* [PROBLEM DETAILS]:
Working through the records below, count the lines that include "japonais". The reply is that number alone.

* [Saved entries]:
↓

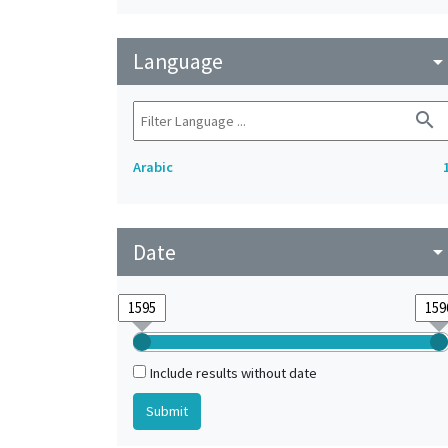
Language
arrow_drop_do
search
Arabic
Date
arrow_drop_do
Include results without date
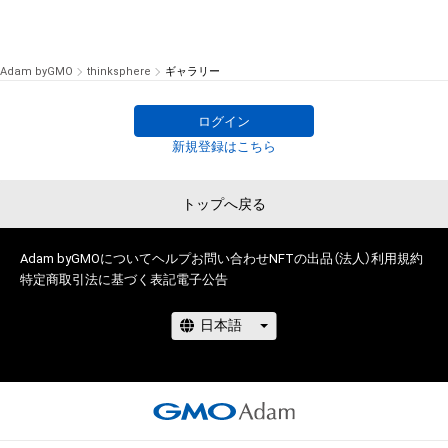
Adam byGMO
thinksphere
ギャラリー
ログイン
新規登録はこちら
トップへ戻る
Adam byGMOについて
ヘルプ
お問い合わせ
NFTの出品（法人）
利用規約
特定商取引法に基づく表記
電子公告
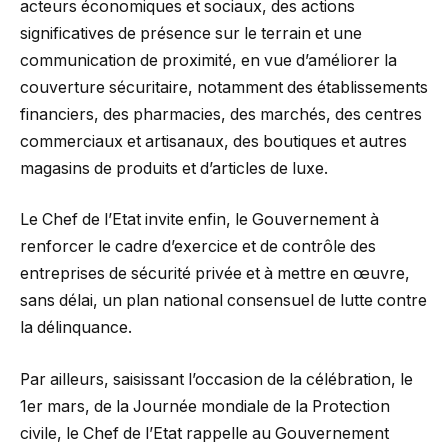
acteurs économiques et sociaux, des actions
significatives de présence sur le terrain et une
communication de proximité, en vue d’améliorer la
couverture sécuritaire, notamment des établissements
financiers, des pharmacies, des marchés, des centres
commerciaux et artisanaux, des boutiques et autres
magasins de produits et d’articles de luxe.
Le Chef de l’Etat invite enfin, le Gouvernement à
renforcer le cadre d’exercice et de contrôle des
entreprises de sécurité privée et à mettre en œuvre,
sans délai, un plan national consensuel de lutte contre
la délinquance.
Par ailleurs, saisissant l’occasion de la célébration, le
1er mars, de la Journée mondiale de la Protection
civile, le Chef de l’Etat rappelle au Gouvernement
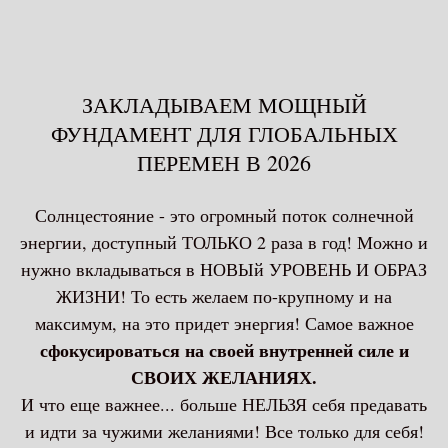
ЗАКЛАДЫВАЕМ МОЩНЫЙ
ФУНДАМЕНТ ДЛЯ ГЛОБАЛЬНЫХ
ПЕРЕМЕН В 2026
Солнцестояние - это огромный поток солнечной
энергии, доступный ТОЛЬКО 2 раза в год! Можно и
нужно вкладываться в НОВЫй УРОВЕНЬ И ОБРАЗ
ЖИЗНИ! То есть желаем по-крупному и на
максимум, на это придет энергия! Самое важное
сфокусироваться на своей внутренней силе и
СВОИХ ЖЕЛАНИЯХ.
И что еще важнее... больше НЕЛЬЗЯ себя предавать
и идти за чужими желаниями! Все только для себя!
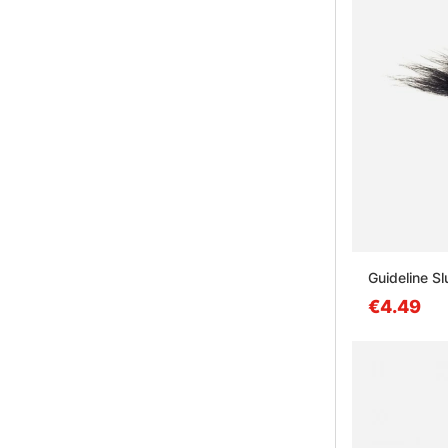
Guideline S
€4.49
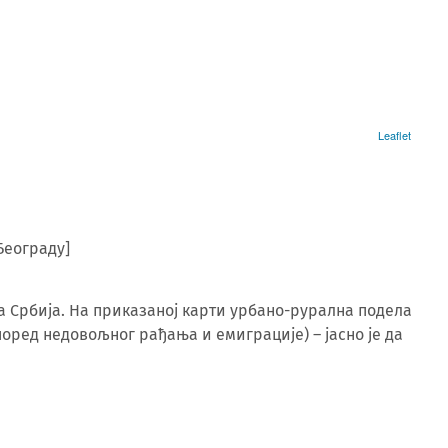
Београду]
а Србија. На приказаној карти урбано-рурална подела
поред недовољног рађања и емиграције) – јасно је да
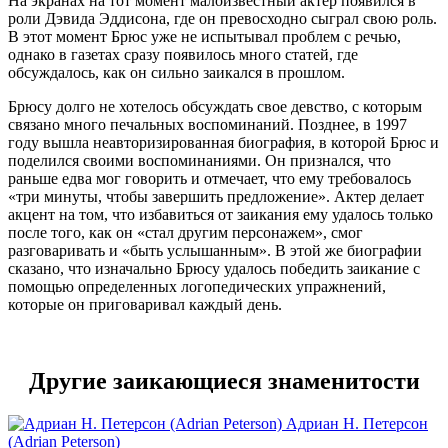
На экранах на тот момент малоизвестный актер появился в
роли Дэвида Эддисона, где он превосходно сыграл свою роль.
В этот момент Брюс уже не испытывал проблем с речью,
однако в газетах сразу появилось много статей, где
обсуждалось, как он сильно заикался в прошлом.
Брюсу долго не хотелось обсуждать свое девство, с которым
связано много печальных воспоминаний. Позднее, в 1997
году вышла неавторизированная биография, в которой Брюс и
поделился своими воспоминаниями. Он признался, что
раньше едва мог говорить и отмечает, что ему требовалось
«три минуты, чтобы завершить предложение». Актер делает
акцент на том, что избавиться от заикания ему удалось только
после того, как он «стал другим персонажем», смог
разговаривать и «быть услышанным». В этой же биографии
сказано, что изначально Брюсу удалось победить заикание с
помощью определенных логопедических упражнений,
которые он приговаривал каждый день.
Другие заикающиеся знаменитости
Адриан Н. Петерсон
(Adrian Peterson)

↑
↓

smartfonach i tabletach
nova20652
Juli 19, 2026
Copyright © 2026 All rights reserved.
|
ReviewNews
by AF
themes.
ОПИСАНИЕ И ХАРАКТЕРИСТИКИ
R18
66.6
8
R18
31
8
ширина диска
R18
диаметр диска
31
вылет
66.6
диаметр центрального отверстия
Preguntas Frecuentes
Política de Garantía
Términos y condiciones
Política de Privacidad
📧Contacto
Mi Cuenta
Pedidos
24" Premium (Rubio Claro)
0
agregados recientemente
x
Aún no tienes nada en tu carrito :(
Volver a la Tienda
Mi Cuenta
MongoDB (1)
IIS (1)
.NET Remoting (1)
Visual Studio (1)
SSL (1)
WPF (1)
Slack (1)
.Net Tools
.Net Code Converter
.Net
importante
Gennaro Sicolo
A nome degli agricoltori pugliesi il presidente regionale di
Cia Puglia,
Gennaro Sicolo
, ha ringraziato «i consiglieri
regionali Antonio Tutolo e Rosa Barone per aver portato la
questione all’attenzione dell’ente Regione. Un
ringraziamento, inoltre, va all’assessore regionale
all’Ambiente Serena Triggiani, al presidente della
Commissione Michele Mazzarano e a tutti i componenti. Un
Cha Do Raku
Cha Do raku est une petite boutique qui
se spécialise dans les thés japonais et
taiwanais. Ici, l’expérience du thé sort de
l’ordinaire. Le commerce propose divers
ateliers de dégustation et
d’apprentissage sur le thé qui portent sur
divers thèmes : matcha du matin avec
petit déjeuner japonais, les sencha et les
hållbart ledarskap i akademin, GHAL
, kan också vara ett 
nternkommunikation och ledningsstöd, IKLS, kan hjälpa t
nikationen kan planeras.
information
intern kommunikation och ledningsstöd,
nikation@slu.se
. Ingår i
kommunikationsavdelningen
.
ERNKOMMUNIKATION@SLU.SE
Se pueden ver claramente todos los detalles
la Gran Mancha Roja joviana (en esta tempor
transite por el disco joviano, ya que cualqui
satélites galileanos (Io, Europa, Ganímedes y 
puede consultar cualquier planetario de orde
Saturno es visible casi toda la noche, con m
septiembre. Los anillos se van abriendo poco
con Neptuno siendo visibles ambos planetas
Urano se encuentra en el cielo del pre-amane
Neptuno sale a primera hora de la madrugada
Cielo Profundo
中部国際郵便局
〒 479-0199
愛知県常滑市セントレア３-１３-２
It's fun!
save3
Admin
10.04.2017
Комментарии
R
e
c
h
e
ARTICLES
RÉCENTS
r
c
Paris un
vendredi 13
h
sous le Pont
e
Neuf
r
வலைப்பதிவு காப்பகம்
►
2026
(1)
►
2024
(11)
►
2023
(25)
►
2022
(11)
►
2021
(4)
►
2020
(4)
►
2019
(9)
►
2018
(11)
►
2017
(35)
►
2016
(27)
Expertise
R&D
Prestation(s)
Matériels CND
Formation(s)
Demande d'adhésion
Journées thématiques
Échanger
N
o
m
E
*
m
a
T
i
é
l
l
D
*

↑
↓

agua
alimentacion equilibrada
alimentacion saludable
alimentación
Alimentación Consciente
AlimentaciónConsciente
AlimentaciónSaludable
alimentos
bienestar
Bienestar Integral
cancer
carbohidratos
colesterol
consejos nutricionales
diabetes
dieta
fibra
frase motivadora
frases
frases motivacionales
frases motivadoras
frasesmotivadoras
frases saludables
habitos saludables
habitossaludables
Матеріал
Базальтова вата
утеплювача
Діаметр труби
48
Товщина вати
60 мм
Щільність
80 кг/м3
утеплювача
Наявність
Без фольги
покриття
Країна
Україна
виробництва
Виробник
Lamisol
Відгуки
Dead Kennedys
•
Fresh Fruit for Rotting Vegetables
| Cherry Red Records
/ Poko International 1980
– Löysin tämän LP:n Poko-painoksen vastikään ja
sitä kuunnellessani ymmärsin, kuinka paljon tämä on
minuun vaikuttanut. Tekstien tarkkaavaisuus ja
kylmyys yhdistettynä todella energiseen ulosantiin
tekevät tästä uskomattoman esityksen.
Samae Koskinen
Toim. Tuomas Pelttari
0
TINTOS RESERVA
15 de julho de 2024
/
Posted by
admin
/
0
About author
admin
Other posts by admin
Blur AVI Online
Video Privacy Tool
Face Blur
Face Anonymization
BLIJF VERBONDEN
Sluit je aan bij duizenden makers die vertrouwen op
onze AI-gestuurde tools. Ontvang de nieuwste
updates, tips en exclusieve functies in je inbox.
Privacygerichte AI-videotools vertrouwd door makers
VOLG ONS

↑

* [SOLUTION TO THE PROBLEM]:
2